Her guests would follow her through the small,
dark house, through the smell of must and old wood. There were two bedrooms, a bath, a small kitchen crowded with dining table and stove. None of the window blinds or curtains were open; Sadie feared those passing on the sidewalk would see inside. The worth of her collection was estimated at thirty thousand dollars.

“This piece is very old,” she would tell her visitors, pointing to a candy dish. “I found it in a filling station outside Shreveport.”

They nodded, ran their hands along its rim.

“And this piece,” Sadie said, “I didn't think the man would part with it.”

They nodded again, looked to their watches.

She would conclude her tour by showing George's room, the straps on his bed. The guests looked at her husband. They wanted to know how long it had been, if he would mind telling the story of his fall.

He would tell it. He knew it by rote: the platform, the derrick, the hospital, the dreams.
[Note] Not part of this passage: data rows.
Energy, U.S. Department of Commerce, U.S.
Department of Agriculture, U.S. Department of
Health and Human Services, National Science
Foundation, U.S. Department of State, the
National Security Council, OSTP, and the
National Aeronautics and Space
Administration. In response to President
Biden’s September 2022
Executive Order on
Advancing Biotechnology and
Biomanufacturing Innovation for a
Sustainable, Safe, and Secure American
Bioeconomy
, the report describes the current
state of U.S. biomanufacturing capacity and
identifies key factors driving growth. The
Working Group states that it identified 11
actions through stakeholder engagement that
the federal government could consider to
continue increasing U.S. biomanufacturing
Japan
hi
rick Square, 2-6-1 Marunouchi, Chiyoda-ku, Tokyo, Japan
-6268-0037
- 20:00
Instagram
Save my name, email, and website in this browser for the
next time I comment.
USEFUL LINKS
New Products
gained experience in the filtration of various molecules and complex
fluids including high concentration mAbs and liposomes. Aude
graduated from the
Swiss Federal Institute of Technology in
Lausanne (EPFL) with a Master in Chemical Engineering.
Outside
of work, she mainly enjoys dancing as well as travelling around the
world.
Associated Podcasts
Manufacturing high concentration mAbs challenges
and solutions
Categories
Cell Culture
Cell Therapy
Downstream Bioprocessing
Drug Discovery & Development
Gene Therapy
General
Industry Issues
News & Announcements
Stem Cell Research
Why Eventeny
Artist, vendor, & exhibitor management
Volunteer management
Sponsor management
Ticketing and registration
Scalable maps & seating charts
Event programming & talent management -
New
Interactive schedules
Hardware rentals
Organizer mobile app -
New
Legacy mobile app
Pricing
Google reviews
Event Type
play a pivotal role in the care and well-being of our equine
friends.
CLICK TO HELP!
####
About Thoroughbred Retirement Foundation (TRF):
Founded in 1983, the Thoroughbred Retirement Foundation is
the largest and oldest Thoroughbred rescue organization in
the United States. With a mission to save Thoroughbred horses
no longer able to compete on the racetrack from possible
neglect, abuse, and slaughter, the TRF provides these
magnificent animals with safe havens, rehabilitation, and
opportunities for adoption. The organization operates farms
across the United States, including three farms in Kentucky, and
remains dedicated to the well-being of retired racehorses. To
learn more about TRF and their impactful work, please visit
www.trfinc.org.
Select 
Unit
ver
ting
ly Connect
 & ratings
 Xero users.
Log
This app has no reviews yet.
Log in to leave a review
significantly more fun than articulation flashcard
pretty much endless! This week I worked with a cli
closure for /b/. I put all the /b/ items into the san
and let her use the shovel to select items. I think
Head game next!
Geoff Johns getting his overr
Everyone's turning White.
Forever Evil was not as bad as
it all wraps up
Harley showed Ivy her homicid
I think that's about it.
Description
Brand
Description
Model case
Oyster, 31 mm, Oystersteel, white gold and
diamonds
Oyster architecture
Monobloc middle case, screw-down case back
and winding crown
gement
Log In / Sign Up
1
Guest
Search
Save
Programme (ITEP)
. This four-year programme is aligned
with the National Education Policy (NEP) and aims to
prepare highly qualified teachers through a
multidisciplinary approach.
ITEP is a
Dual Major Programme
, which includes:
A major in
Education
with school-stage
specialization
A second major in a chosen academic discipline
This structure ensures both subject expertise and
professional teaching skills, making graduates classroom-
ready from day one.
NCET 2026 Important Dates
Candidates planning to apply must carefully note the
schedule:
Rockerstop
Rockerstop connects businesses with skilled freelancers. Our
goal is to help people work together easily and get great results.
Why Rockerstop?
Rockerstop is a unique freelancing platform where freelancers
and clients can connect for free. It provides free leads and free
It took him only fifteen minutes.

When he finished, his audience shook their heads. Often they reached to squeeze his hand or touch him on the arm. Sometimes they turned to Sadie and forced a smile.

She smiled back, gestured to George.

“This is what I have to live with,” she would tell them.

I
T WAS THEN
1957, the year Oral Roberts took a tent across the Midwest, bringing his revival to the lost and infirm. Sadie heard on the radio testimonies of those treated by Roberts. Some who had never walked made claim to walk. Some who had never seen claimed to see. Sharon Stilman was carried into his tent on a sheet and soon thereafter began a ministry of her own.

Sadie told her husband of this, and they drove 120 miles to a small town outside Tulsa, where for the past week Roberts had held a tent revival. They arrived late and sat toward the back.

George found much of the service consonant with what he had known from his childhood. There was a low stage and a choir on it, men in folding chairs dressed in ties and slacks and white shirts. There were rows of similar chairs for the audience, stapled pages containing a few hymns, sawdust on the floor, carpets down the aisles. Midway through, paper buckets with crosses stenciled on them were passed for offering.